Some people are more likely to see scars when their acne clears. The risk increases when a person:
Has inflammatory (swollen, reddish, and painful) acne
These often include acne cysts and nodules. This type of acne tends to penetrate deep into the skin, which damages the skin.
Delays or does not treat inflammatory acne
The longer a person has inflammatory acne, the greater the risk of scarring.
Picks, squeezes, or pops acne
This increases inflammation, which increases the risk of scarring.
Has a blood relative who developed acne scars
Genes play a large role.
Although we know what increases a person’s risk of developing acne scars, it is not possible to predict who will develop acne scars. Even people who have all the risk factors may not scar.
It is, however, possible to prevent acne scars with effective acne treatment.
Waiting to treat acne until it becomes severe can lead to extensive scarring.
What causes acne scars?
When acne breakouts penetrate the skin deeply, they damage the skin and the tissue beneath it. As the acne clears, the body tries to repair this damage.

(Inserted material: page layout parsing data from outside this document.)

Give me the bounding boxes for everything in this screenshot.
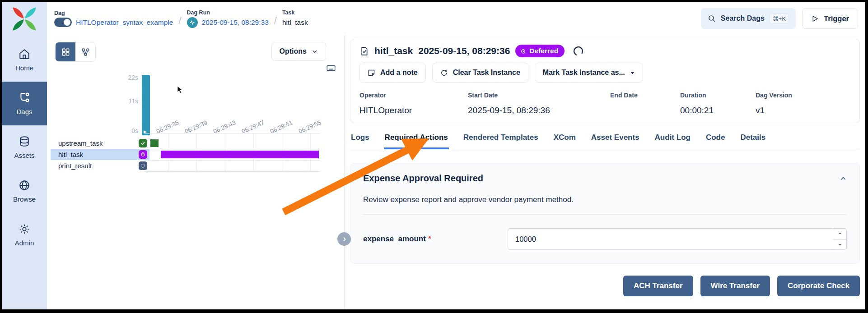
- time-tick: 06:29:47: [241, 119, 265, 135]
- breadcrumb-dag-run-link[interactable]: 2025-09-15, 08:29:33: [202, 18, 269, 27]
- expense-amount-number-input: [508, 228, 847, 250]
- row-separator: [144, 149, 320, 149]
- meta-label-operator: Operator: [359, 92, 468, 99]
- task-state-none-icon[interactable]: [139, 161, 147, 170]
- tab-code[interactable]: Code: [705, 130, 726, 149]
- graph-view-button[interactable]: [75, 42, 95, 61]
- duration-tick: 22s: [117, 74, 138, 81]
- task-state-deferred-icon[interactable]: [139, 150, 147, 159]
- home-icon: [19, 48, 30, 60]
- sidebar-item-label: Browse: [13, 195, 36, 203]
- airflow-pinwheel-icon: [12, 6, 37, 32]
- assets-icon: [19, 136, 30, 147]
- shortcuts-keyboard-icon[interactable]: [326, 63, 336, 75]
- run-state-icon: [187, 17, 198, 28]
- meta-label-duration: Duration: [680, 92, 756, 99]
- meta-label-dag-version: Dag Version: [756, 92, 850, 99]
- time-tick: 06:29:35: [155, 119, 180, 135]
- task-doc-icon: [359, 46, 369, 56]
- chevron-up-icon[interactable]: [840, 175, 847, 182]
- mark-task-instance-as-button[interactable]: Mark Task Instance as...: [535, 63, 643, 83]
- sidebar: Home Dags Assets Browse Admin: [2, 2, 47, 309]
- task-row-label[interactable]: hitl_task: [58, 149, 83, 160]
- breadcrumb-task: Task hitl_task: [282, 9, 308, 28]
- tab-xcom[interactable]: XCom: [553, 130, 577, 149]
- dag-run-duration-bar[interactable]: ▶: [142, 75, 150, 135]
- expense-amount-label: expense_amount*: [363, 235, 508, 244]
- corporate-check-button[interactable]: Corporate Check: [777, 276, 860, 296]
- meta-value-end-date: [610, 106, 680, 115]
- airflow-logo[interactable]: [2, 2, 47, 38]
- grid-view-button[interactable]: [56, 42, 75, 61]
- search-placeholder: Search Dags: [721, 14, 765, 23]
- tab-asset-events[interactable]: Asset Events: [590, 130, 640, 149]
- status-badge: Deferred: [515, 45, 565, 57]
- task-state-success-icon[interactable]: [139, 139, 147, 147]
- breadcrumb-dag-run-label: Dag Run: [187, 9, 269, 16]
- options-label: Options: [280, 47, 307, 55]
- task-instance-card: hitl_task 2025-09-15, 08:29:36 Deferred …: [350, 39, 860, 123]
- gantt-bar-hitl-task[interactable]: [161, 151, 319, 158]
- tab-required-actions[interactable]: Required Actions: [384, 130, 449, 149]
- breadcrumb-dag-label: Dag: [54, 10, 173, 16]
- sidebar-item-browse[interactable]: Browse: [2, 169, 47, 213]
- grid-view-icon: [61, 48, 70, 56]
- refresh-icon: [440, 69, 448, 77]
- time-tick: 06:29:51: [269, 119, 294, 135]
- meta-value-operator: HITLOperator: [359, 106, 468, 115]
- graph-view-icon: [81, 48, 90, 56]
- clear-task-instance-label: Clear Task Instance: [453, 69, 520, 77]
- trigger-label: Trigger: [824, 14, 849, 23]
- panel-divider[interactable]: [344, 35, 345, 309]
- search-shortcut-badge: ⌘+K: [770, 14, 789, 24]
- add-note-button[interactable]: Add a note: [359, 63, 426, 83]
- task-instance-title: hitl_task: [374, 46, 413, 56]
- task-row-label[interactable]: print_result: [58, 160, 92, 171]
- stepper-decrement-button[interactable]: [833, 239, 846, 250]
- task-row-label[interactable]: upstream_task: [58, 138, 103, 149]
- required-action-choices: ACH Transfer Wire Transfer Corporate Che…: [350, 276, 860, 296]
- axis-line: [144, 133, 320, 133]
- sidebar-item-dags[interactable]: Dags: [2, 82, 47, 125]
- row-separator: [144, 160, 320, 161]
- sidebar-item-label: Admin: [15, 239, 34, 247]
- breadcrumb-dag: Dag HITLOperator_syntax_example: [54, 10, 173, 27]
- mark-task-instance-as-label: Mark Task Instance as...: [543, 69, 625, 77]
- options-button[interactable]: Options: [271, 42, 326, 61]
- meta-value-dag-version: v1: [756, 106, 850, 115]
- breadcrumb-dag-link[interactable]: HITLOperator_syntax_example: [76, 18, 173, 27]
- expense-amount-field-row: expense_amount*: [363, 228, 847, 250]
- wire-transfer-button[interactable]: Wire Transfer: [700, 276, 770, 296]
- ach-transfer-button[interactable]: ACH Transfer: [623, 276, 693, 296]
- trigger-button[interactable]: Trigger: [802, 8, 858, 29]
- tab-logs[interactable]: Logs: [350, 130, 370, 149]
- status-badge-label: Deferred: [529, 47, 558, 55]
- search-dags-box[interactable]: Search Dags ⌘+K: [701, 8, 796, 29]
- tab-audit-log[interactable]: Audit Log: [654, 130, 691, 149]
- required-action-description: Review expense report and approve vendor…: [363, 195, 847, 204]
- sidebar-item-label: Assets: [14, 152, 34, 159]
- sidebar-item-label: Dags: [16, 108, 32, 115]
- required-action-title: Expense Approval Required: [363, 173, 483, 184]
- note-icon: [368, 69, 375, 77]
- sidebar-item-home[interactable]: Home: [2, 38, 47, 82]
- mouse-cursor: [177, 86, 183, 94]
- grid-panel: Options 22s 11s 0s ▶ 06:29:35 06:29:39 0…: [47, 35, 344, 309]
- dag-pause-toggle[interactable]: [54, 18, 72, 27]
- panel-collapse-handle[interactable]: [337, 232, 351, 246]
- breadcrumb-task-label: Task: [282, 9, 308, 16]
- sidebar-item-admin[interactable]: Admin: [2, 213, 47, 257]
- gantt-bar-upstream-task[interactable]: [150, 139, 159, 147]
- expense-amount-input[interactable]: [508, 229, 833, 249]
- time-tick: 06:29:39: [184, 119, 208, 135]
- caret-down-icon: [630, 70, 635, 75]
- stepper-increment-button[interactable]: [833, 229, 846, 239]
- admin-icon: [19, 223, 30, 235]
- chevron-up-icon: [838, 231, 842, 236]
- meta-value-duration: 00:00:21: [680, 106, 756, 115]
- sidebar-item-assets[interactable]: Assets: [2, 125, 47, 169]
- tab-details[interactable]: Details: [739, 130, 766, 149]
- duration-tick: 0s: [117, 127, 138, 134]
- clear-task-instance-button[interactable]: Clear Task Instance: [432, 63, 528, 83]
- tab-rendered-templates[interactable]: Rendered Templates: [462, 130, 539, 149]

During the healing process, the body produces collagen—a substance that gives the skin support. If the body produces too little or too much collagen, you will see a scar.
The type of scar depends on how much collagen your body makes.
Depressed acne scars: If the body produces too little collagen, depressions or pits form as the skin heals.
Raised acne scars: Sometimes the body produces too much collagen as it tries to heal the skin and underlying tissue. When this happens, a person develops a raised acne scar. This type of acne scar is more common in people who have skin of color like African Americans, Hispanics, and Asians.
Even when we do our best to prevent acne scars, some people scar. There are many treatment options, which can significantly diminish depressed and raised acne scars.